Be Grateful it Didn’t Work Out

“Be grateful that certain things didn’t work out. Sometimes you don’t even know what you’re being protected from or where you’re being guided to in the midst of chaos. That’s why you just have to trust that greater things are aligning for you. Let go gracefully.”
I really don’t like it when things I want to work out…don’t work out.
I’m a planner by nature, so if I get to the point of something working out, chances are it’s going to. Of course, there have been exceptions to this, but I rationalized it by downplaying them, telling myself it/they didn’t really matter, whatever will be, will be, etc.
There has been the very rare occasion where something I deeply wanted to work out, didn’t. And no amount of downplaying or telling myself it didn’t matter worked. Because I’d wanted it to happen so much, felt it deep in my soul, and believed with everything it would, and it just fucking didn’t. Which is still a function of how we can learn from our experiences and how little in control we really are of things outside ourselves, but please, all. That sounds like a bunch of airy-fairy bullshit when the disappointment and devastation is hitting us full-on in the face and we are doing all we can to reach ourselves around it and see something, anything, that is working, in spite of the shrapnel hitting our vulnerable and exposed bits any place it can.

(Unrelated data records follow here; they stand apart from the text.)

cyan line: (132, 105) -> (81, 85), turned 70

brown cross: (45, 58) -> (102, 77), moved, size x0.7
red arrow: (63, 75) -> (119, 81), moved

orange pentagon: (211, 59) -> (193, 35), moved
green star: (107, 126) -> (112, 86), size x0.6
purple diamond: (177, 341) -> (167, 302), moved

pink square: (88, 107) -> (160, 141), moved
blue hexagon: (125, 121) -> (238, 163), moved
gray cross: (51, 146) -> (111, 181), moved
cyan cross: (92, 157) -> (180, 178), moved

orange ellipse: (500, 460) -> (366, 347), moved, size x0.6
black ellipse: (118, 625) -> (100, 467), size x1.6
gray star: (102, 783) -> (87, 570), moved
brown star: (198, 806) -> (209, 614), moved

One example was the end of my “being a French professor” dream. I wanted so badly to become a French professor and teach in the small liberal arts college that I’d attended, and got so far as to start a PhD program. I was so close! And then, by my own hand, I decided to leave the program for reasons I’m still not sure I can adequately articulate today. Mostly your typical, run-of-the-mill, imposter syndrome/fear of not being good or deserving enough/getting so close to finally achieving your dream and freaking out type of stuff, but the despair and sadness ran soul deep on this one and I was adrift for quite a while afterwards. Of course now, I can look back and be grateful because girlfriend is not the kind of personality to sit in some stuffy academic department with a bunch of overly-intellectual, socially-stunted types who spent their entire lives researching an obscure poet from the Moyen Age where everyone spoke in Old French, and — yes, you’re asking the right question — does it even matter that anyone can read/speak Old French? To which you can only answer, Fuck no!! It doesn’t matter at’all!! We speak modern-day French, dingleberry! Because I, like all good French graduate students do, bought the modern version of the book so we could understand what exactly the fuck was going on!! OK, OK, I digress…

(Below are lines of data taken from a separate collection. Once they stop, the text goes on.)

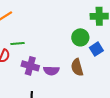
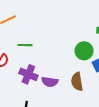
green line: (18, 44) -> (25, 45), moved

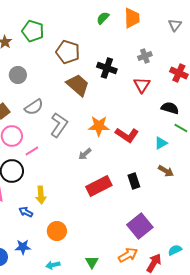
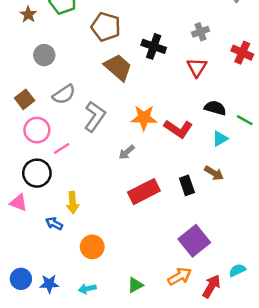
black semicircle: (170, 108) -> (215, 108), moved
brown arrow: (166, 171) -> (214, 173), moved
blue star: (23, 247) -> (49, 284), moved
green triangle: (92, 262) -> (135, 285), turned 32

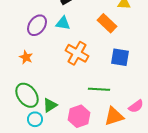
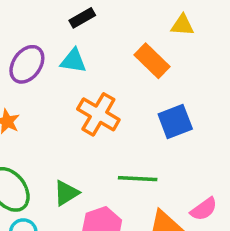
blue square: (120, 57) -> (175, 122), turned -30
green triangle: (50, 105) -> (66, 193), moved

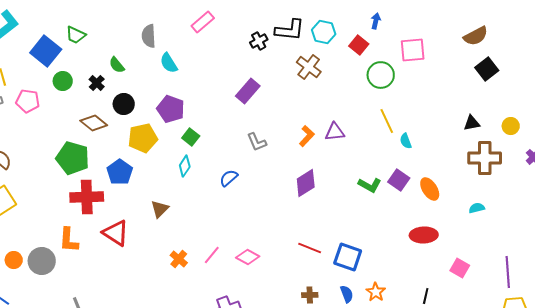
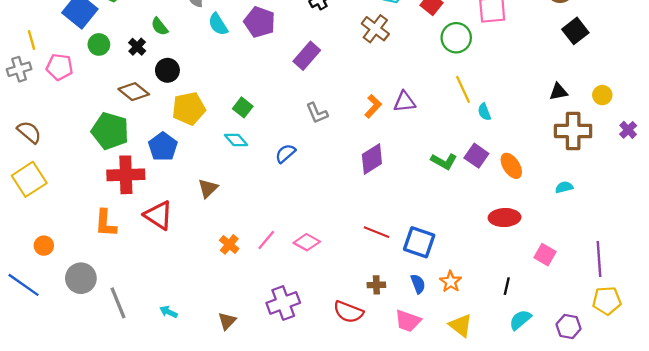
purple pentagon: (171, 109) -> (260, 22), moved
cyan diamond: (185, 166) -> (236, 140), turned -75
gray circle: (42, 261) -> (81, 278), moved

Fast forward many years from this example, and I may be — OK, I totally am — up against another one of these rare occasions of something not working out that I really wanted to. En plus, I had a defining moment this week that showed me it’s time to go. Because I’m a lot more aware, both of self and surroundings than I was in Example 1 above, I’ve seen many warning signs happen over the past 6 months or so that clued me into the fact that what I’d originally based my thinking and my decision on are simply not there anymore. Lots of change, lots of ambiguity, lots of resistance, lots of yucky reactions all around. It’s hard to see happen, and even harder for me to see something I’ve invested so much of my time, energy, and effort into go into a tailspin, in spite of knowing it didn’t have to be that way. And yet it is, so maybe it just did.
At this point in my life, I know that is it not my job to step in front of a speeding, out-of-control train in an attempt to save…what? Certainly not it. It’s a speeding, out-of-control train. I’m not going to save myself. I’m ending the week marginally better than the beginning, where I was horizontal for two days, with a fever, no appetite, chills and sweats, my energy and health finally spent by getting dangerously close to the edge of that speeding train. Thankfully, I remembered that the train station was a great place for getting food, going pottie, checking my master schedule, spending some time with a good book and reflecting on how grand life can really be, especially if we allow ourselves to be grateful for what didn’t happen, and trust that something amazing is on its way to us, even if we can’t see it quite yet.